Extracted page text data
· · · · ·

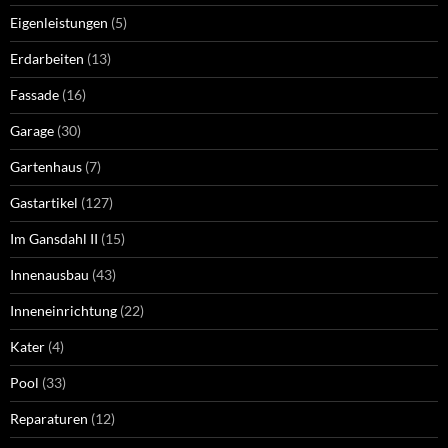
Eigenleistungen
(5)
Erdarbeiten
(13)
Fassade
(16)
Garage
(30)
Gartenhaus
(7)
Gastartikel
(127)
Im Gansdahl II
(15)
Innenausbau
(43)
Inneneinrichtung
(22)
Kater
(4)
Pool
(33)
Reparaturen
(12)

· · · · ·

The answer must reproduce every line of the records above exactly, with all pictures left out.

Eigenleistungen
(5)
Erdarbeiten
(13)
Fassade
(16)
Garage
(30)
Gartenhaus
(7)
Gastartikel
(127)
Im Gansdahl II
(15)
Innenausbau
(43)
Inneneinrichtung
(22)
Kater
(4)
Pool
(33)
Reparaturen
(12)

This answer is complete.